What is the actual form that these new policies will take? The Stalinists are again concentrating on trade union struggles, and for the building of a third party. In the field of foreign policy, they concentrate all activity around the slogans “Against Anglo-American imperialism” (but not Russian, to be sure), and they have raised the slogan, “A Struggle for Socialism.” All in all, mighty “radical” for the same outfit that out-Legioned the American Legion in the war.

These new policies coincide to a considerable extent with the moods of the discontented masses in America today. The Stalinists expect to capitalize on this fact. The deep dissatisfaction among the people with the two capitalist parties provides fertile soil for the third party slogan, especially as a neat flank attack on the idea of a Labor Party.

As for the anti-union policies pursued during the war; the expulsion of Earl Browder is supposed to serve as a convenient scapegoat. “We expelled the man who revised the basic party program.” This is the Stalinist alibi among workers.

The new turn of the Stalinists, therefore, presents a real problem for trade union militants and revolutionary socialists in the union movement. Stalinism isn’t dead in America; it is just beginning to make its major drive for mass influence!
 

Avoid the Trap of Red-Baiting

Points one, two, three and the next twenty, in a program of fighting Stalinism successfully, are that it cannot and must not be fought from a “red-baiting” point of view. This is a fatal policy. The history of the labor movement is strewn with bodies of unionists broken in that kind of struggle against the Stalinists. Last week the utility workers’ convention passed a resolution which barred any believer in “Communism, Nazism” or any ism from holding office. That kind of victory over Stalinism only obscures the real issue. For it is part and parcel of the same totalitarian

methods which mark the Stalinist tactics. It is precisely on this issue, “democracy within the unions,” that union militants can score their first dent in the Stalinists’ newly-painted armor tinged with red. The Stalinists as agents of a totalitarian power reflect the character of their rulers: the Stalin machine. In American trade unions they are forced to fight against freedom of speech and press, except, of course, for themselves. In unions which they control, they maintain a ruthless bureaucracy. Thus, even the new Stalinist policies find themselves going counter to the democratic yearnings of the masses. The program of a Philip Murray fails in fighting the Stalinists among other reasons because it also violates the democratic principles required to keep alive a progressive union movement.

On the matter of political action, advocates of a labor party – and its foremost proponents must remain the revolutionary socialists – must continue to counterpose that idea to the Stalinist propaganda of a Third Party.

In combating the Stalinists within the union movement, it is very important to bring out the record. Let it speak. The war record of the Stalinists in particular subjects them to merciless and well- deserved blows. Stalinism is a deadly danger within the labor movement, but the record is not enough.

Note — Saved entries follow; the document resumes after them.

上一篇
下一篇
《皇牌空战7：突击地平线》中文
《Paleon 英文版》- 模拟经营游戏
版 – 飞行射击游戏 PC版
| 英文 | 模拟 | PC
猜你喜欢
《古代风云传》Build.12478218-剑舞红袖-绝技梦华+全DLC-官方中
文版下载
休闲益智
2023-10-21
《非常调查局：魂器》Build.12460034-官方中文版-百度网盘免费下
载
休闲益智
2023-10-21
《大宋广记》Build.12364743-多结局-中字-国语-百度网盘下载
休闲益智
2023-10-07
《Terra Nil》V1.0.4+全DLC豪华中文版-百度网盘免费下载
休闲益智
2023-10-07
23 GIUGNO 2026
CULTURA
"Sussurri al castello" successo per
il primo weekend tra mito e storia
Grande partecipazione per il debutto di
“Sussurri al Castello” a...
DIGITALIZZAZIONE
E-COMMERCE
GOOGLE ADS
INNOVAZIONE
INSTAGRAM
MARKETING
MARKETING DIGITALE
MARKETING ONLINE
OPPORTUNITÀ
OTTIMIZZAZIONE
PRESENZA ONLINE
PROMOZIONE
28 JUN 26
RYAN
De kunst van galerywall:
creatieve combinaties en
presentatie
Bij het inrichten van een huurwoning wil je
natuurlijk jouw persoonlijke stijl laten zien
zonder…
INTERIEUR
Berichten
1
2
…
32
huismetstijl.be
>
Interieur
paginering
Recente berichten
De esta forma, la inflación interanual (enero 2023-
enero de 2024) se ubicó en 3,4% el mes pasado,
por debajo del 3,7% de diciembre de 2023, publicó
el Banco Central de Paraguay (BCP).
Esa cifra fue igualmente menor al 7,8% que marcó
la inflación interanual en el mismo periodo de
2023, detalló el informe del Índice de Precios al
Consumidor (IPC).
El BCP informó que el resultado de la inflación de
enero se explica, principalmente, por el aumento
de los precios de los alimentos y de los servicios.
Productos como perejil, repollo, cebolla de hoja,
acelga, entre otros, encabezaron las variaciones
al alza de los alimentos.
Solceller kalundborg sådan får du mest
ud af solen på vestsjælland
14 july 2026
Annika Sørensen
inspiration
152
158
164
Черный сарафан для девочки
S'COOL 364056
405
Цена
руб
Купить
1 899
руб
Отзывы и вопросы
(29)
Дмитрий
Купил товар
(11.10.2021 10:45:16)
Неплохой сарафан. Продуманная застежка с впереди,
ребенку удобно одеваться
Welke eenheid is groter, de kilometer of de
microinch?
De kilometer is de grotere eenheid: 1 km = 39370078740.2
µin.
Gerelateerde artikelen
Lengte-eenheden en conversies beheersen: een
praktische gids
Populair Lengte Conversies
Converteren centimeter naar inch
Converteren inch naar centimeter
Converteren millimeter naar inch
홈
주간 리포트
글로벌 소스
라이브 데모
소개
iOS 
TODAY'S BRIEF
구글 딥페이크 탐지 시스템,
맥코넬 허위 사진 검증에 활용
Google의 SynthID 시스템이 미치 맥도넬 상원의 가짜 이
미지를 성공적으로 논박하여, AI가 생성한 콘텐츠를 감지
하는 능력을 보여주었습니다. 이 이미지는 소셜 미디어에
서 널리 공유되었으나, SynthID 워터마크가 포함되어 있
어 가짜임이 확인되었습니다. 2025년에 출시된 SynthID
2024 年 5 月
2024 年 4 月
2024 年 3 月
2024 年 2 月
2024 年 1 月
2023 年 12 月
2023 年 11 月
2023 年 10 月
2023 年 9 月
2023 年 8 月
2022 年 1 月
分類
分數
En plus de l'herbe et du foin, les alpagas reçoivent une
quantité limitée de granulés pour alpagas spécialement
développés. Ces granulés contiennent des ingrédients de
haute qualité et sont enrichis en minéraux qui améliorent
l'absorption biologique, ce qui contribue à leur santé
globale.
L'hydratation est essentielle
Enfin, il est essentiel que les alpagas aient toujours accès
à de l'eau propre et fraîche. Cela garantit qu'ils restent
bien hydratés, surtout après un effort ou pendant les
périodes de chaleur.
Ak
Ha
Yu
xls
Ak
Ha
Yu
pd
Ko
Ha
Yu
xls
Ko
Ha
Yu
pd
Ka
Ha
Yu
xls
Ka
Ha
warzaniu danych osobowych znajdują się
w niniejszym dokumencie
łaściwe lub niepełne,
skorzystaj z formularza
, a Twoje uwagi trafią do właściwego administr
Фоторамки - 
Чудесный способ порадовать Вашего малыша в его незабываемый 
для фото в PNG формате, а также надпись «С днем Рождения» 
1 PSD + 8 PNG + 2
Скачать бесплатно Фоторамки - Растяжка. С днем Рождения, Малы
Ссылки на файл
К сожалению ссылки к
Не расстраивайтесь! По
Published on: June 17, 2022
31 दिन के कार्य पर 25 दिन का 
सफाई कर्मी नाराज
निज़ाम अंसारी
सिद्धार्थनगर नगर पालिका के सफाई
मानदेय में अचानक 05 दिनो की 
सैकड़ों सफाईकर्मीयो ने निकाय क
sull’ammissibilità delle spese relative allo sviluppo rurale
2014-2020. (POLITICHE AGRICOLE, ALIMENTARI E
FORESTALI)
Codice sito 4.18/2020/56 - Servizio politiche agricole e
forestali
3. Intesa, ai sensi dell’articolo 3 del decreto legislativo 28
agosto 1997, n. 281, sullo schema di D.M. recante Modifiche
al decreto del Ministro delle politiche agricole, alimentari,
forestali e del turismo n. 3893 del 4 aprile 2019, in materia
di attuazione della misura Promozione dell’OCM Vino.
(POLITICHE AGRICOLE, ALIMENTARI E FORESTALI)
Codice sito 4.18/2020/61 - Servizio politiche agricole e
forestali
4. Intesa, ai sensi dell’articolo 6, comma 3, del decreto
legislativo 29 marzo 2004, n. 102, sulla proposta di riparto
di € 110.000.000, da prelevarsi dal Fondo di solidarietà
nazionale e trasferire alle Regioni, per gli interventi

Only by participation in the mass struggles, in the consistent advocacy of a genuine class struggle program, such as our transitional program provided us, and by continuing as fighters of real trade union democracy, can the revolutionary socialists guide trade union militants in their activity and successful struggle against the Stalinists, and build the base for a genuine mass revolutionary party rooted in the labor movement.